# cheese logs



## Linda Carney (Oct 27, 2007)

I am making cheese logs for gifts this year. For those of you who make cheese logs -- how do you package them? I have them freezing in plastic wrap and thought that I would wait until they were hard frozen and then vacuum seal. So far I am making plain chevre rolled in pecans and tonight garlic/dill rolled in pecans. I left some cheese with the kids on my way out the door for work so they could try it -- they mixed lemon into the cheese and rolled it in nuts, it was really good.

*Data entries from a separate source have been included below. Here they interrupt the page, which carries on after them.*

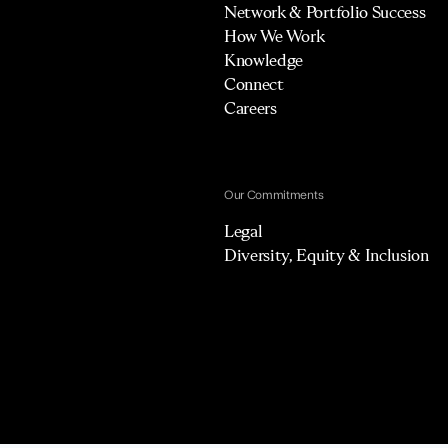
Network & Portfolio Success
How We Work
Knowledge
Connect
Careers
Our Commitments
Legal
Diversity, Equity & Inclusion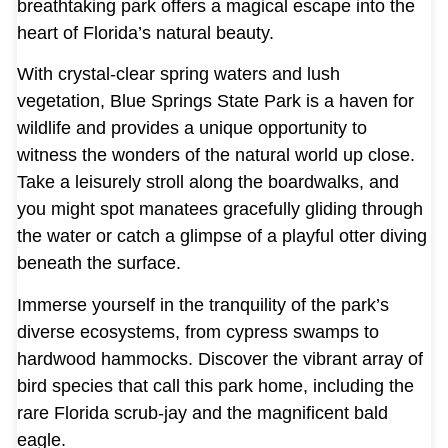
breathtaking park offers a magical escape into the
heart of Florida’s natural beauty.
With crystal-clear spring waters and lush
vegetation, Blue Springs State Park is a haven for
wildlife and provides a unique opportunity to
witness the wonders of the natural world up close.
Take a leisurely stroll along the boardwalks, and
you might spot manatees gracefully gliding through
the water or catch a glimpse of a playful otter diving
beneath the surface.
Immerse yourself in the tranquility of the park’s
diverse ecosystems, from cypress swamps to
hardwood hammocks. Discover the vibrant array of
bird species that call this park home, including the
rare Florida scrub-jay and the magnificent bald
eagle.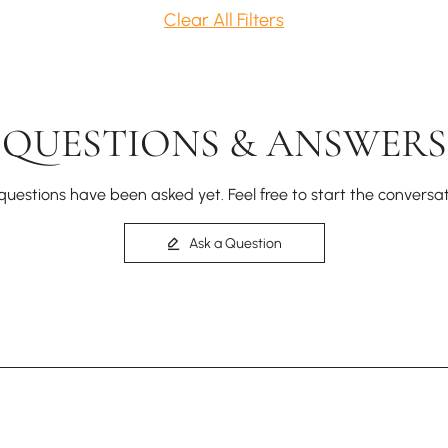
Clear All Filters
QUESTIONS & ANSWERS
questions have been asked yet. Feel free to start the conversat
Ask a Question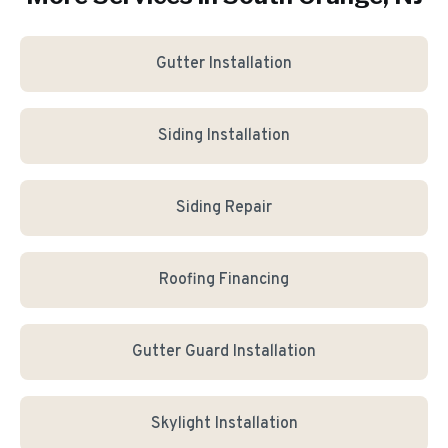
Gutter Installation
Siding Installation
Siding Repair
Roofing Financing
Gutter Guard Installation
Skylight Installation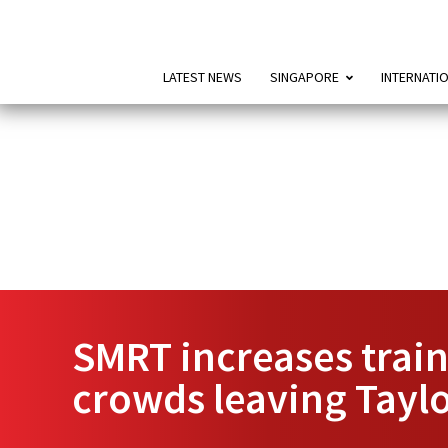
LATEST NEWS
SINGAPORE
INTERNATI
SMRT increases trai
crowds leaving Taylo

Vicki - I am still thinking about lemon flavored cheese but don't want to use white sugar. Any suggestions?

LInda


----------



## nightskyfarm (Sep 7, 2009)

I roll, freeze and the vacuum seal in tubing. Try adding honey instead of sugar or stevia.


----------



## Linda Carney (Oct 27, 2007)

Jennifer - I hadn't thought of honey....great idea! And this is a terrific time of year for lemon and honey! 

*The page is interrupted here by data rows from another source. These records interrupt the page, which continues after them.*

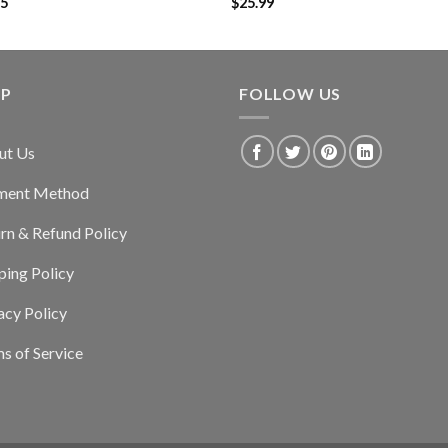
95
$
25.99
LP
FOLLOW US
ut Us
ment Method
rn & Refund Policy
ping Policy
acy Policy
s of Service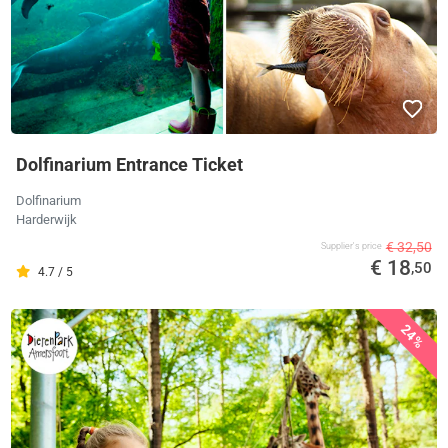
Dolfinarium Entrance Ticket
Dolfinarium
Harderwijk
€ 32,50
Supplier's price
€ 18
,50
4.7 / 5
24%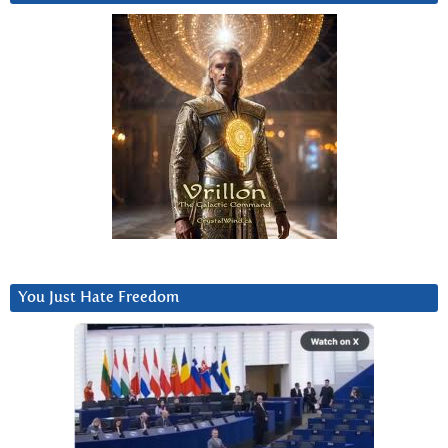
You Just Hate Freedom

I have done several different logs. some just rolled in pecans, some cherry jalapeno, some ranch rolled in dill weed, some jalapeno cilantro, and one that I found a recipe on the internet -- plain rolled in honey cayenne pistachios. Each kind has turned out really well!


----------



## linbee (Jul 7, 2010)

Cherry jalapeno really struck a yummy chord to me - do you use fresh cherries and jalapenos?


----------



## Linda Carney (Oct 27, 2007)

Cherry jalapeno is really yummy! I have only used the dried cherries, but use garden fresh jalapenos. I hadn't really thought about fresh cherries....what a great idea! I'll have to see if it changes the flavor much.


----------



## kuwaha (Aug 22, 2009)

OOh Linda you have inspired me... have to wait to get more culture but this week plan to make a bunch... will have to get hubby to try the cherry jalapeno, but I also want to try date & crystallised ginger, maybe with some lemon too, rolled in nuts??? I love pineapple with mint or coconut & walnuts too.... I'm going to try whatever comes to mind, see what happens - let us know any other combinations you try too. Happy taste testing


----------



## Little Moon (Dec 29, 2007)

A friend recently gave me a jar of jalapeños & pineapple - she said to spoon it out and put it over creme cheese and eat it as a dip. It was wonderful, i don't know why you couldn't mix it into the cheese and roll it in pecans. 

Anne


----------